*** Opening of Data for this exercise ***

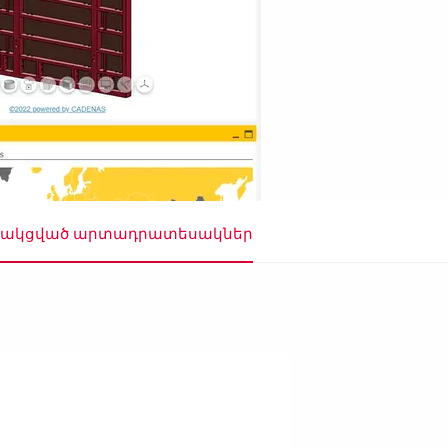
ակցված արտադրատեսակներ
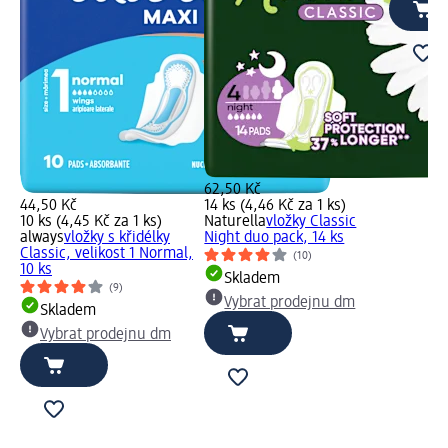
62,50 Kč
44,50 Kč
14 ks (4,46 Kč za 1 ks)
10 ks (4,45 Kč za 1 ks)
Naturella
vložky Classic
always
vložky s křidélky
Night duo pack, 14 ks
Classic, velikost 1 Normal,
(10)
10 ks
Skladem
(9)
Vybrat prodejnu dm
Skladem
Vybrat prodejnu dm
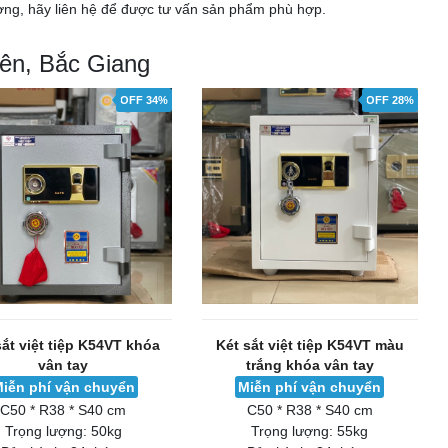
ợng, hãy liên hệ để được tư vấn sản phẩm phù hợp.
Yên, Bắc Giang
OFF 34%
OFF 28%
sắt việt tiệp K54VT khóa
Két sắt việt tiệp K54VT màu
vân tay
trắng khóa vân tay
iễn phí vận chuyển
Miễn phí vận chuyển
C50 * R38 * S40 cm
C50 * R38 * S40 cm
Trọng lượng:
50kg
Trọng lượng:
55kg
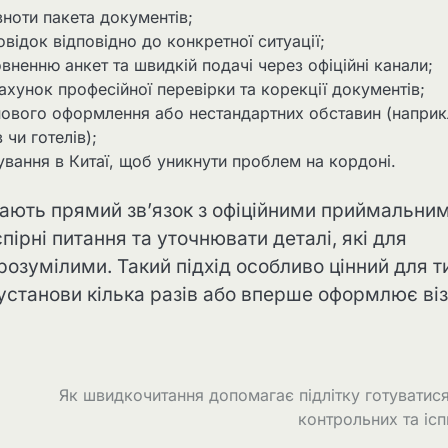
ноти пакета документів;
овідок відповідно до конкретної ситуації;
ненню анкет та швидкій подачі через офіційні канали;
ахунок професійної перевірки та корекції документів;
нового оформлення або нестандартних обставин (наприк
 чи готелів);
вання в Китаї, щоб уникнути проблем на кордоні.
 мають прямий зв’язок з офіційними приймальни
рні питання та уточнювати деталі, які для
озумілими. Такий підхід особливо цінний для т
установи кілька разів або вперше оформлює віз
Як швидкочитання допомагає підлітку готуватис
контрольних та ісп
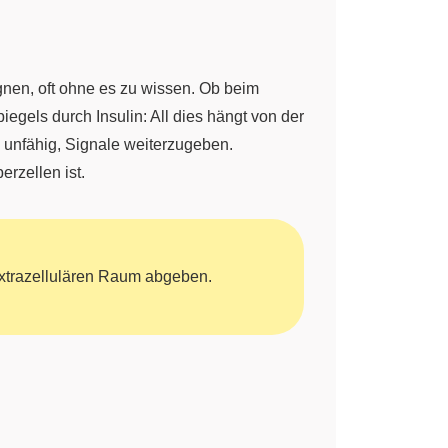
egnen, oft ohne es zu wissen. Ob beim
egels durch Insulin: All dies hängt von der
unfähig, Signale weiterzugeben.
rzellen ist.
extrazellulären Raum abgeben.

*** Close of Data for this exercise ***

What is being asked: Repeat each line of the records exactly, dropping the pictures.

Solution to the exercise:
ակցված արտադրատեսակներ
62,50 Kč
44,50 Kč
14 ks (4,46 Kč za 1 ks)
10 ks (4,45 Kč za 1 ks)
Naturella
vložky Classic
always
vložky s křidélky
Night duo pack, 14 ks
Classic, velikost 1 Normal,
(10)
10 ks
Skladem
(9)
Vybrat prodejnu dm
Skladem
Vybrat prodejnu dm
ợng, hãy liên hệ để được tư vấn sản phẩm phù hợp.
Yên, Bắc Giang
OFF 34%
OFF 28%
sắt việt tiệp K54VT khóa
Két sắt việt tiệp K54VT màu
vân tay
trắng khóa vân tay
iễn phí vận chuyển
Miễn phí vận chuyển
C50 * R38 * S40 cm
C50 * R38 * S40 cm
Trọng lượng:
50kg
Trọng lượng:
55kg
ноти пакета документів;
овідок відповідно до конкретної ситуації;
ненню анкет та швидкій подачі через офіційні канали;
ахунок професійної перевірки та корекції документів;
нового оформлення або нестандартних обставин (наприк
 чи готелів);
вання в Китаї, щоб уникнути проблем на кордоні.
 мають прямий зв’язок з офіційними приймальни
рні питання та уточнювати деталі, які для
озумілими. Такий підхід особливо цінний для т
установи кілька разів або вперше оформлює віз
Як швидкочитання допомагає підлітку готуватис
контрольних та ісп
egnen, oft ohne es zu wissen. Ob beim
egels durch Insulin: All dies hängt von der
unfähig, Signale weiterzugeben.
rzellen ist.
extrazellulären Raum abgeben.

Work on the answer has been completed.